So this is about the user-interface to cerebrum. We want to be
able to internally use cerebrum as fast as possible to gain some
expertise before we put it into any (pre)release. 

To be able to use it we need both a user interface and an export
facility.  both are still missing (while the import is lacking,
too).  We plan to use WLUS as a primary GUI and the webfrontend
as the one for the experienced admins. 

The webfrontend will get a major rewrite in march, when the
metaserver (which it uses as a backend) is done.

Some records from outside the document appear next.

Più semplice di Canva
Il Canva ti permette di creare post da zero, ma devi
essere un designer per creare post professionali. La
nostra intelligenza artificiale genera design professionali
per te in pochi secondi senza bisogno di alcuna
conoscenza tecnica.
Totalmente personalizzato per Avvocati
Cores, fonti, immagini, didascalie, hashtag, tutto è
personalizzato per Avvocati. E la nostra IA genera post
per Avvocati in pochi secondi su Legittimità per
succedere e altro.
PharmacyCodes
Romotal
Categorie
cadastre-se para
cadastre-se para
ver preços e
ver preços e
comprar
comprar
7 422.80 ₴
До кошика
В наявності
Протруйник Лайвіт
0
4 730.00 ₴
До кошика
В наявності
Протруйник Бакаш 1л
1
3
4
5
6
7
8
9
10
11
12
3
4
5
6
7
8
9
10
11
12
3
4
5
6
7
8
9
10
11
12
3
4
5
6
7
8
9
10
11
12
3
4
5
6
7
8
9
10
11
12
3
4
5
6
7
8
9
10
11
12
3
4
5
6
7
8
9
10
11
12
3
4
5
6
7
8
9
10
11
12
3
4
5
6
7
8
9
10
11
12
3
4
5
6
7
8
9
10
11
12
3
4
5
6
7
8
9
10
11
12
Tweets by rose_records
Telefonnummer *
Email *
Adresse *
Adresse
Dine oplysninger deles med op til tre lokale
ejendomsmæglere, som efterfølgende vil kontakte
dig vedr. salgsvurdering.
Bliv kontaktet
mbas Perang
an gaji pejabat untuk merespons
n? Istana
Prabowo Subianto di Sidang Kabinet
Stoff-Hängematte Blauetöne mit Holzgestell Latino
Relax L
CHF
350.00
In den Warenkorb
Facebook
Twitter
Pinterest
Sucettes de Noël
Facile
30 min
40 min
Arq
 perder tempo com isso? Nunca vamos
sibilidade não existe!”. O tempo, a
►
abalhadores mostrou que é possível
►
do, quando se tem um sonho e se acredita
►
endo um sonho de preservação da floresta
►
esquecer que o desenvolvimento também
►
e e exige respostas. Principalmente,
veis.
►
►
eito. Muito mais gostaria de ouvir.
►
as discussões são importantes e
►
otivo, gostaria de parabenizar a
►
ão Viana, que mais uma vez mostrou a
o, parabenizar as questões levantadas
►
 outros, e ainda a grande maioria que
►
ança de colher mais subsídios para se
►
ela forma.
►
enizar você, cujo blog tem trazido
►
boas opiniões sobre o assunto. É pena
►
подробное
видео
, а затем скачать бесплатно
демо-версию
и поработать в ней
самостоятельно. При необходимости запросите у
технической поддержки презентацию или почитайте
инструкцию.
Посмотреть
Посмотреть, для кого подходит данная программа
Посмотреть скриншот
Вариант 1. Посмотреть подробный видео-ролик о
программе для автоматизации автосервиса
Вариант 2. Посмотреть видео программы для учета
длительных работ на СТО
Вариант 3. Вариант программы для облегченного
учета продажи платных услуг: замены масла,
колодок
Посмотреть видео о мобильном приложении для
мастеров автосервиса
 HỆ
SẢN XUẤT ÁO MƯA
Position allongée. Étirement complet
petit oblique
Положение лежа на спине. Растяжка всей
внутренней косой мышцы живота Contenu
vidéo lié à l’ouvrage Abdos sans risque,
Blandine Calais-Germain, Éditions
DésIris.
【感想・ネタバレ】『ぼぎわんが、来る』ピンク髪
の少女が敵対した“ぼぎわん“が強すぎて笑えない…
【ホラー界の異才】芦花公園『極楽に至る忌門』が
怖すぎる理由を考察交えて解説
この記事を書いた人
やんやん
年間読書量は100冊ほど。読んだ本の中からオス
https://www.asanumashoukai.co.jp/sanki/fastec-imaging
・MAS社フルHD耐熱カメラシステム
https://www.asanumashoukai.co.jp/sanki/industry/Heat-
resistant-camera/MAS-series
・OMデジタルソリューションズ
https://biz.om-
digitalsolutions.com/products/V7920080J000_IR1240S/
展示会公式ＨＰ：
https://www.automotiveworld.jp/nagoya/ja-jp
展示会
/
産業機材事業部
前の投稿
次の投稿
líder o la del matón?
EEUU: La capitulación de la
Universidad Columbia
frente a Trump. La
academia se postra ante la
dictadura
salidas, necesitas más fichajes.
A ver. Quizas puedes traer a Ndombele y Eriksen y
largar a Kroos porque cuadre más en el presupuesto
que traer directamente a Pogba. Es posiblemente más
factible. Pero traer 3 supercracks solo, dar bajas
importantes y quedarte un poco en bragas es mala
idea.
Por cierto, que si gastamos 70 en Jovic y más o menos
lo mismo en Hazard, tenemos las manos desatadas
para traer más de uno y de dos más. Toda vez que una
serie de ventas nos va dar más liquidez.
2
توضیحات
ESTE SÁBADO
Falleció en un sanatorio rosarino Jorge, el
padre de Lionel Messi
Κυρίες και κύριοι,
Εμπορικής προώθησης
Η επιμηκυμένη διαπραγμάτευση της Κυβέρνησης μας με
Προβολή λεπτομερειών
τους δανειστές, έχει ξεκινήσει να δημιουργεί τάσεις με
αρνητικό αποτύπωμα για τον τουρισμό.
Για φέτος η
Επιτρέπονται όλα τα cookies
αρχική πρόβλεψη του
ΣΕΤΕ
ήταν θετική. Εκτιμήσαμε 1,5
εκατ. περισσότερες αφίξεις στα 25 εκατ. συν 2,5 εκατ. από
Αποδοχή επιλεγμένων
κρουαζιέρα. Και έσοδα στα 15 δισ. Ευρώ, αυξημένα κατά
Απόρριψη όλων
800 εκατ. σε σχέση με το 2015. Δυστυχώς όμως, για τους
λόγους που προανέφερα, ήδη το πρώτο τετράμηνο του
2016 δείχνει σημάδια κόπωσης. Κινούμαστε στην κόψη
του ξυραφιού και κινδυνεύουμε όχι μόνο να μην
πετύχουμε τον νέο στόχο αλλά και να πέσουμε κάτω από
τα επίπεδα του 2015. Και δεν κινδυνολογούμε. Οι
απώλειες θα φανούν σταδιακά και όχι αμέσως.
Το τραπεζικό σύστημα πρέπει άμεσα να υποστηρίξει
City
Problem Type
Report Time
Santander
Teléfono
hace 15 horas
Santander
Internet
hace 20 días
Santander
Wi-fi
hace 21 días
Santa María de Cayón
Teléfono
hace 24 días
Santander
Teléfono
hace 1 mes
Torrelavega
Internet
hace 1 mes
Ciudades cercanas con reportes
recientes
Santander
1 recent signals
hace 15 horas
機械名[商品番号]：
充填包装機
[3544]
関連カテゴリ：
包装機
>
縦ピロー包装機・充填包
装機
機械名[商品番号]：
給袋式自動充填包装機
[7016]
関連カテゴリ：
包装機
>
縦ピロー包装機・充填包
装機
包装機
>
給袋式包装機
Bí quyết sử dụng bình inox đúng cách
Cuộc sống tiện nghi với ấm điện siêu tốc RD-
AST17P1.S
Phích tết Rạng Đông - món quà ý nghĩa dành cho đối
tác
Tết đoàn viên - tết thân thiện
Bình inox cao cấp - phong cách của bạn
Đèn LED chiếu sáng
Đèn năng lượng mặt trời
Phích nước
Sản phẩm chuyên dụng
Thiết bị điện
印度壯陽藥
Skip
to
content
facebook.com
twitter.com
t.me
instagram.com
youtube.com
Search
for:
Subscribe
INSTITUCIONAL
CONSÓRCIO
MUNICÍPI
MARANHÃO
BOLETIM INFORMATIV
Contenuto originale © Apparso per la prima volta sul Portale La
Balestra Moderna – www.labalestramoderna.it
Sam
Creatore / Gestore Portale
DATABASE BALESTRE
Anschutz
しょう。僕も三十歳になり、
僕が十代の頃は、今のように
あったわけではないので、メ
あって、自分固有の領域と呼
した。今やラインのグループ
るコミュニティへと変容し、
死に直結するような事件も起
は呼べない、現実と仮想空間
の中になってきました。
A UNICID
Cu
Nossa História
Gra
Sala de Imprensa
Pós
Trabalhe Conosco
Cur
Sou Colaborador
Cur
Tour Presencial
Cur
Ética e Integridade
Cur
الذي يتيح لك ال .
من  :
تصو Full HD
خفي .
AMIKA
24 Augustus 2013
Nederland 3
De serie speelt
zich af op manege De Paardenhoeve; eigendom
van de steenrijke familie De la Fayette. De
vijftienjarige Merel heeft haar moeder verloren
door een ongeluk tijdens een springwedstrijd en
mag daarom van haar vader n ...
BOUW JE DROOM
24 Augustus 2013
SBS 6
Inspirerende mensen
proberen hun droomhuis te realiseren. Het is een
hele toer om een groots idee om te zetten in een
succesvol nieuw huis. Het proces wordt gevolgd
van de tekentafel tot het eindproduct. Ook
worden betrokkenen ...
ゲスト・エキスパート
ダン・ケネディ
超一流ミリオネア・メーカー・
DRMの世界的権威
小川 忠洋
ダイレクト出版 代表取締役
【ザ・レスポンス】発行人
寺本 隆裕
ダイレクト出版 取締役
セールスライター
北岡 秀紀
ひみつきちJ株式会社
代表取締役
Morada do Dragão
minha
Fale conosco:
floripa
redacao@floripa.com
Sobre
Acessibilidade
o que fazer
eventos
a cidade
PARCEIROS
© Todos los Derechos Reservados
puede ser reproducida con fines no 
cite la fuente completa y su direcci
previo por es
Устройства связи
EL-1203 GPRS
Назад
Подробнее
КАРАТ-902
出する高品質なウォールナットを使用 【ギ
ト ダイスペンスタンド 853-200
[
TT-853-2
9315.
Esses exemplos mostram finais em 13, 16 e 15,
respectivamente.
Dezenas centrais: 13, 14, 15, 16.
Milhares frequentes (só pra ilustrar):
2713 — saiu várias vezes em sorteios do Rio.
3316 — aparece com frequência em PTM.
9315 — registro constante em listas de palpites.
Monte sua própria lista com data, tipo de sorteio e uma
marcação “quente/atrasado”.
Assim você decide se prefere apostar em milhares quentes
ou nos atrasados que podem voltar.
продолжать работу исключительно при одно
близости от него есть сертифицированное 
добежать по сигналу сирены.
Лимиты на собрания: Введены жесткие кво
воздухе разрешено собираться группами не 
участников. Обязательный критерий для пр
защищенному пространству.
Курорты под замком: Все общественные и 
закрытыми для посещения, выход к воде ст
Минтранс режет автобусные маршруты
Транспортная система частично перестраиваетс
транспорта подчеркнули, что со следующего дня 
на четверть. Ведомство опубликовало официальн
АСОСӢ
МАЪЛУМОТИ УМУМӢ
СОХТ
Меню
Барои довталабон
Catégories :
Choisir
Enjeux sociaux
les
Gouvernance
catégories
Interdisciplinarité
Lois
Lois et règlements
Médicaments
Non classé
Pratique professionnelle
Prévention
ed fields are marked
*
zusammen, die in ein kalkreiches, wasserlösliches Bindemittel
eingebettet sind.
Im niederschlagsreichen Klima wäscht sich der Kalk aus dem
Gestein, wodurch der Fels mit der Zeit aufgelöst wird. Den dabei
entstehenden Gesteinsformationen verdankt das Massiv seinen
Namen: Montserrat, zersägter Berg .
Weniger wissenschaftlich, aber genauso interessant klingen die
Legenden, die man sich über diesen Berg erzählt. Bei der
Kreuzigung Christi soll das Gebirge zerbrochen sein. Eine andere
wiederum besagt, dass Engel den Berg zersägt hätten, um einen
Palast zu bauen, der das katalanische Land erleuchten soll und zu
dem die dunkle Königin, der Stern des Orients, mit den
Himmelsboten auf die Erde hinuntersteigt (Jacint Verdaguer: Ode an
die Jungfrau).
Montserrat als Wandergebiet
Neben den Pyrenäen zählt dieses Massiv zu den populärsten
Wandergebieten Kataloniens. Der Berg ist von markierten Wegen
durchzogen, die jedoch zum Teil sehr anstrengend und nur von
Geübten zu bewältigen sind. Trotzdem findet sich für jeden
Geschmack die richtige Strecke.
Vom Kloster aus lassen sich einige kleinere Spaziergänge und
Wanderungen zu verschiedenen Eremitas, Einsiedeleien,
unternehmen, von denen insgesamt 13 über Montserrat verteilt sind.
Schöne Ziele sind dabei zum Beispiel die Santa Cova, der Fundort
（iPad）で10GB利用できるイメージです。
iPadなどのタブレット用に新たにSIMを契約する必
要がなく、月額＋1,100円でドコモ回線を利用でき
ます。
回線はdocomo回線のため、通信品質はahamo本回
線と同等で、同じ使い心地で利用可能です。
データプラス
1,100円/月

An alternative
gui is the jbofh. it needs bofhd as a backend. bofhd is the one
that holds all the intelligents and possible commands. 

The University of Oslo`s command file is the "plugin" providing
the commands available for execution and it is 480kbyte big.
unfortunatly it holds both the UiO-centric logic (aka buissness
logic) and the basic operational logic. 

cerebrum development plans include to split this file up in two
(at least) and perhaps even move it off of the bofhd over to the
metaserver. it is uncertain when that will be done.

i started on this, but the size of this task is a bit scary: it
includes splitting up a 480kbyte python file in two. 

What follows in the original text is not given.